YOUR TASK: Return each line, exactly as given, from the one containing "кобылий щавель, раст" through the end of the entries below, and skip the rest.

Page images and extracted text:
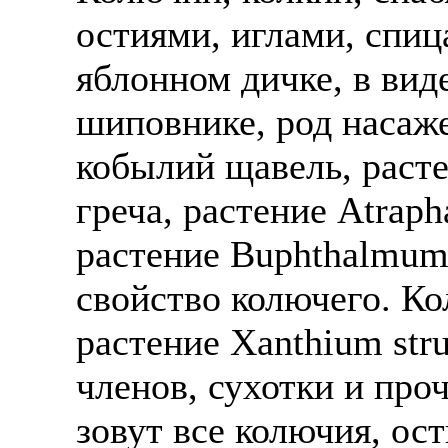
остиями, иглами, спиц
яблонном дичке, в вид
шиповнике, род насаж
кобылий щавель, раст
греча, растение Аtraph
растение Вuphthalmum
свойство колючего. К
растение Хаnthium str
членов, сухотки и про
зовут все колючия, ост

OUTPUT:
кобылий щавель, раст
греча, растение Аtraph
растение Вuphthalmum
свойство колючего. К
растение Хаnthium str
членов, сухотки и про
зовут все колючия, ост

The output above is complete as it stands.